Categorie: Lettere

L’alibi per i “Giardini di Babilonia”

Quando furono messi in opera nella povera, inerme, indifesa, silenziosa Porta Nuova, l’alibi lo fornì a Tecnici, Amministratori e spassionati approvatori , la città di Bergamo in una piazza della quale – si disse con sussiegosa spocchia – erano stati visti e ammirati i Giardini di Babilonia che si impiantarono, scimmiottando, nell’antica gloriosa Piazza nostra di Porta Nuova per altro destinata dalla protezione civile a scopi ben diversi.

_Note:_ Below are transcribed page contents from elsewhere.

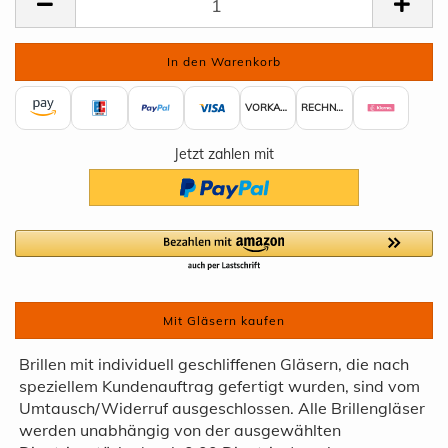
VORKASSE
RECHNUNG
Jetzt zahlen mit
Mit Gläsern kaufen
Brillen mit individuell geschliffenen Gläsern, die nach
speziellem Kundenauftrag gefertigt wurden, sind vom
Umtausch/Widerruf ausgeschlossen. Alle Brillengläser
werden unabhängig von der ausgewählten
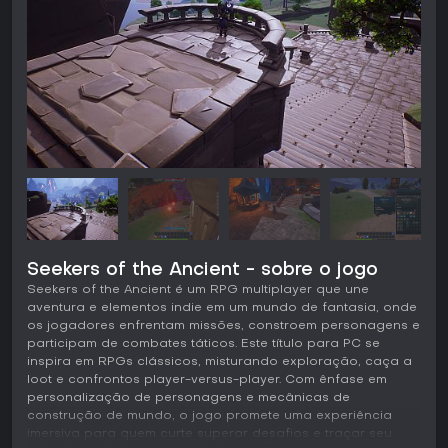
Seekers of the Ancient - sobre o jogo
Seekers of the Ancient é um RPG multiplayer que une
aventura e elementos indie em um mundo de fantasia, onde
os jogadores enfrentam missões, constroem personagens e
participam de combates táticos. Este título para PC se
inspira em RPGs clássicos, misturando exploração, caça a
loot e confrontos player-versus-player. Com ênfase em
personalização de personagens e mecânicas de
construção de mundo, o jogo promete uma experiência
imersiva para quem curte superar desafios e traçar seu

E si disse che i nostri stupefacenti giardini artificiali che sorgevano accanto alla Villa Cavallotti, sempre a Porta Nuova, quasi a volerla snobbare e relegarla a ruolo servile di comprimaria trascurabile, avrebbero avuto un anno di vita; che dopo il Natale di quell’anno – ormai lontano – sarebbero stati smontati anche perché a carico della Piazza nostra era previsto un piano complessivo di rifacimento e di rielaborazione urbanistica. Da Bergamo che l’ha montata, Babilonia è tornata al suo posto nella sua regione e Bergamo si è liberata di quei giardini impropri nati per incanto dove mai erano stati e dove nessuno se li aspettava. Qui da noi sono rimasti: invecchiati, trascurati, con ruscelletti muti, con vegetazione rinsecchita e malaticcia: ci furono vigne, aranci mescolati a strelitzie, piante del caffè e qualche altro esotismo a ricordo delle Esperidi. Il tappeto verde artificiale continua a raccogliere avido sporcizia, insetti e batteri vari e microbi e animaletti non esotici.

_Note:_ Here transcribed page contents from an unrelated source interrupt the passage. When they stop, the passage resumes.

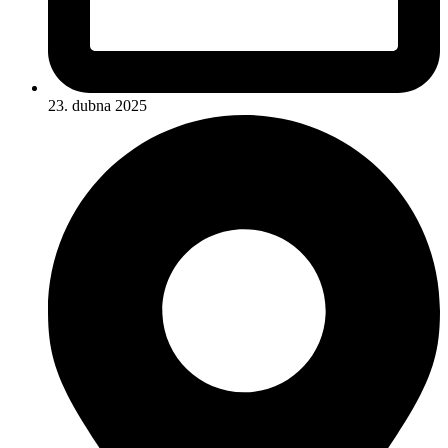
23. dubna 2025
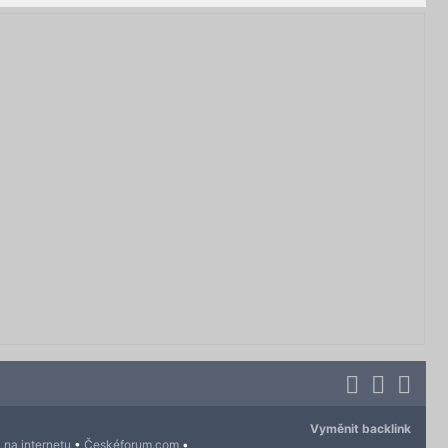
Vyměnit backlink
 na internetu
•
Českéforum.com
•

I nostri Giardini di Babilonia resistono nel tempo lungo di Amministratori diversi e vengono gioiosamente sfruttati al mattino da studenti in vacanze autodeterminate e la sera e la notte a vantaggio di consuetudini che a Porta Nuova paiono ormai radicate nonostante tentativi di sorveglianza punitiva che finora ha lasciato il tempo che ha trovato. E quando più si leveranno di mezzo i Giardini di Babilonia nostri dei quali la Porta Nuova di Garibaldi, delle bande musicali, delle opere liriche, delle fiere e delle manifestazioni di una volta avrebbe volentieri fatto a meno? Sporchi, malandati, in vecchiaia affatto precoce, resteranno lì chi sa ancora per quanto tempo. E non sono solo una vergogna urbanistica. Sono una vergogna morale per vari motivi che non dico perché evidenti. Resteranno lì anche perché hanno fornito, ai nostri Amministratori, recentemente, e ai giovani e anziani e condiscendenti che ormai li amano, un altro fortissimo alibi con le palme e i banani piantati a Milano, in Piazza Duomo, e sorvegliati a vista dalla Madonnina dall’alto delle sue guglie contro “denigratori” e vandali che tentano di appiccare il fuoco, anzi l’hanno già fatto con successo, alle povere piante innocenti e indifese. Che dire? A stare ai servizi giornalistici le disapprovazioni sono popolari e multiple. Le discussioni sono auliche per lo più da parte dei geni dell’architettura urbana e dagli intellettuali di autonomo pensiero. Il mondo è cambiato. Quello che era storto è diventato dritto. Il brutto è diventato bello e viceversa. A me non resta che perseverare!